J'ai la plus grande estime pour cette oeuvre humanitaire, symbole de la non-indifférence française. Je la soutiens depuis des années.

Mais le dossier du drame, publié par le Monde daté du 9 Octobre 2015 est clair. L'appui aérien a été demandé par le commandement afghan, informé de tirs talibans en provenance de l'hôpital. Si un hôpital est un site préservé pour une armée régulière, il devrait l'être aussi pour n'importe quel combattant. 

Dans un échange de tirs, il est souvent dificile de savoir de quelles directions ils proviennent. La confusion est facile. Les combattants tirent devant eux, pour se rassurer. 

Quant à l'avion de combat, de nos jours volant à une vitesse inadaptée à l'appui au sol précis, il est pris en charge par un guidage à distance. L'avion reçoit ses instructions de tirs ou de lâchers de bombes d'un centre de commandement automatisé, informé par les satellites militaires. Le pilote s'occupe de maintenir son avion en l'air, son armement est assisté par le système de guidage.

On sait que la technique acquise permettrait la complète prise en charge de l'aeronef et de son armement, à partir du sol, à distance. Pour des raisons de fierté, les militaires sont réticents à cette évolution vers la robotisation de la guerre.

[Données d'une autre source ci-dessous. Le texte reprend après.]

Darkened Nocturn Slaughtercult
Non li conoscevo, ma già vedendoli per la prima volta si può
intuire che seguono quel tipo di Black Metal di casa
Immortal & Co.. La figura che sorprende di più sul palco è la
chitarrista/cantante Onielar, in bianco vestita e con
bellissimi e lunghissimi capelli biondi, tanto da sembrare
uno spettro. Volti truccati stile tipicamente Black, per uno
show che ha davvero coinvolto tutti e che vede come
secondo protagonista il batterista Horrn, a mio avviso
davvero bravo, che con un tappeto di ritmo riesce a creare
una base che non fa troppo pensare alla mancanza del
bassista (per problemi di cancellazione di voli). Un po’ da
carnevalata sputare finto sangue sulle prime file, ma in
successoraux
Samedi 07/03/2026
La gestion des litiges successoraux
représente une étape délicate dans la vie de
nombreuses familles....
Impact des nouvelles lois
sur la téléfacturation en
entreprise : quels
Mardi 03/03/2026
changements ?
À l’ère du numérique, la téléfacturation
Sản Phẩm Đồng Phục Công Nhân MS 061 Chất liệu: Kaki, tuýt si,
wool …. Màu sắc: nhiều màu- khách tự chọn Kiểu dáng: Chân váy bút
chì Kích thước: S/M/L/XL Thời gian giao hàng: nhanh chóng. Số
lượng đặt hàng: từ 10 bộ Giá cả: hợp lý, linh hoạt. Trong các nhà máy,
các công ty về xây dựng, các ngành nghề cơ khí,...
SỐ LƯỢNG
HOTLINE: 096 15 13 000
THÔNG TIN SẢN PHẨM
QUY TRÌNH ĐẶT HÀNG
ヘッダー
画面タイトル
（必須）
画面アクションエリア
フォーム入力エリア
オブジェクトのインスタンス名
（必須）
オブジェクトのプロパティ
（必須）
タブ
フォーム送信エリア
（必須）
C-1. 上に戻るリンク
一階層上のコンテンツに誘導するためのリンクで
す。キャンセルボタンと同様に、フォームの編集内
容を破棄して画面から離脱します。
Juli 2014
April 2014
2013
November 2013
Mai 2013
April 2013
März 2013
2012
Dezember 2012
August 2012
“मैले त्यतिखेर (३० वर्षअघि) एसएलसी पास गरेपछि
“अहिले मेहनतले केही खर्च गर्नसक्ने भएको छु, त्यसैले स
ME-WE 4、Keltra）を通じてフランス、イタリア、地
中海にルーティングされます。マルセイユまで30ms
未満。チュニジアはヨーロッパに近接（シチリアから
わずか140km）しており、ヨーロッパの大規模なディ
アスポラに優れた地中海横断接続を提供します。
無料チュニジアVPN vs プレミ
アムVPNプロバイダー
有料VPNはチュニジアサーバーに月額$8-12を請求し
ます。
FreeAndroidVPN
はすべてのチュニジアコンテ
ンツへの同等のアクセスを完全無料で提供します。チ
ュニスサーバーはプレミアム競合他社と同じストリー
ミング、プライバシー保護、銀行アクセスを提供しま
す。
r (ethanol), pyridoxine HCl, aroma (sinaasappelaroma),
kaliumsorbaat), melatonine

En attendant, la perception par le pilote de ce qu'il fait est sûrement très sommaire. Sa tâche de maintenir en vol son appareil doit le monopoliser.

Les américains, jusqu'au plus haut niveau, se sont confondus en excuses. La faiblesse de leur allié afghan les oblige à intervenir dans les batailles, imposées par l'ennemi tenace, qui veut reprendre le pouvoir. Les conflits d'aujourd'hui réalisent le mélange de la guerre éternelle et du jeu vidéo.

Je ne suis pas sûr qu'un simple jeu, sans morts, civiles et militaires, sans destructions, satisferait les hommes. La gloire leur manquerait.